(MATERIAL PROVIDED Opens)

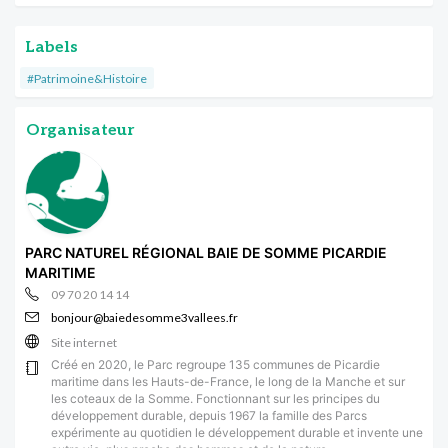
Labels
#Patrimoine&Histoire
Organisateur
PARC NATUREL RÉGIONAL BAIE DE SOMME PICARDIE
MARITIME
09 70 20 14 14
bonjour@baiedesomme3vallees.fr
Site internet
Créé en 2020, le Parc regroupe 135 communes de Picardie
maritime dans les Hauts-de-France, le long de la Manche et sur
les coteaux de la Somme. Fonctionnant sur les principes du
développement durable, depuis 1967 la famille des Parcs
expérimente au quotidien le développement durable et invente une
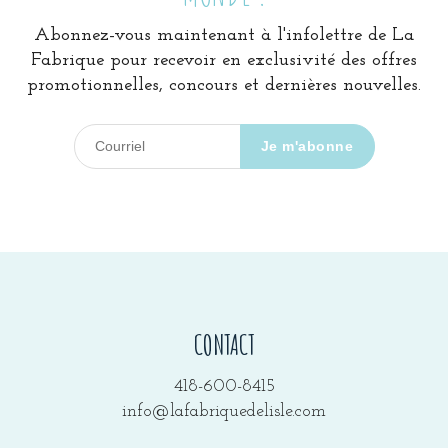
Abonnez-vous maintenant à l'infolettre de La
Fabrique pour recevoir en exclusivité des offres
promotionnelles, concours et dernières nouvelles.
CONTACT
418-600-8415
info@lafabriquedelisle.com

(MATERIAL PROVIDED Closes)

◆ WHAT IS NEEDED ◆
Only the lines from the one containing "bonjour@baiedesomme3vallees.fr" through the end of the data above are to be output, exactly and without pictures.

◆ ANSWER SPACE ◆
bonjour@baiedesomme3vallees.fr
Site internet
Créé en 2020, le Parc regroupe 135 communes de Picardie
maritime dans les Hauts-de-France, le long de la Manche et sur
les coteaux de la Somme. Fonctionnant sur les principes du
développement durable, depuis 1967 la famille des Parcs
expérimente au quotidien le développement durable et invente une
Abonnez-vous maintenant à l'infolettre de La
Fabrique pour recevoir en exclusivité des offres
promotionnelles, concours et dernières nouvelles.
CONTACT
418-600-8415
info@lafabriquedelisle.com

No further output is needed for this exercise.